#### WHAT YOU ARE ASKED TO DO:
After locating the line with "Professioneel", reproduce that line and every one following it exactly, up to the end of the entries.

#### DATA SHOWN:
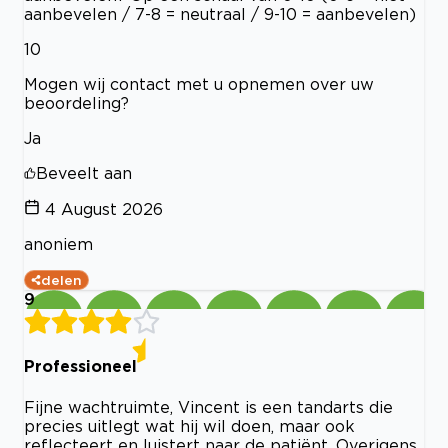
aanbevelen / 7-8 = neutraal / 9-10 = aanbevelen)
10
Mogen wij contact met u opnemen over uw
beoordeling?
Ja
Beveelt aan
4 August 2026
anoniem
delen
9
Professioneel
Fijne wachtruimte, Vincent is een tandarts die
precies uitlegt wat hij wil doen, maar ook
reflecteert en luistert naar de patiënt. Overigens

#### ANSWER SECTION:
Professioneel
Fijne wachtruimte, Vincent is een tandarts die
precies uitlegt wat hij wil doen, maar ook
reflecteert en luistert naar de patiënt. Overigens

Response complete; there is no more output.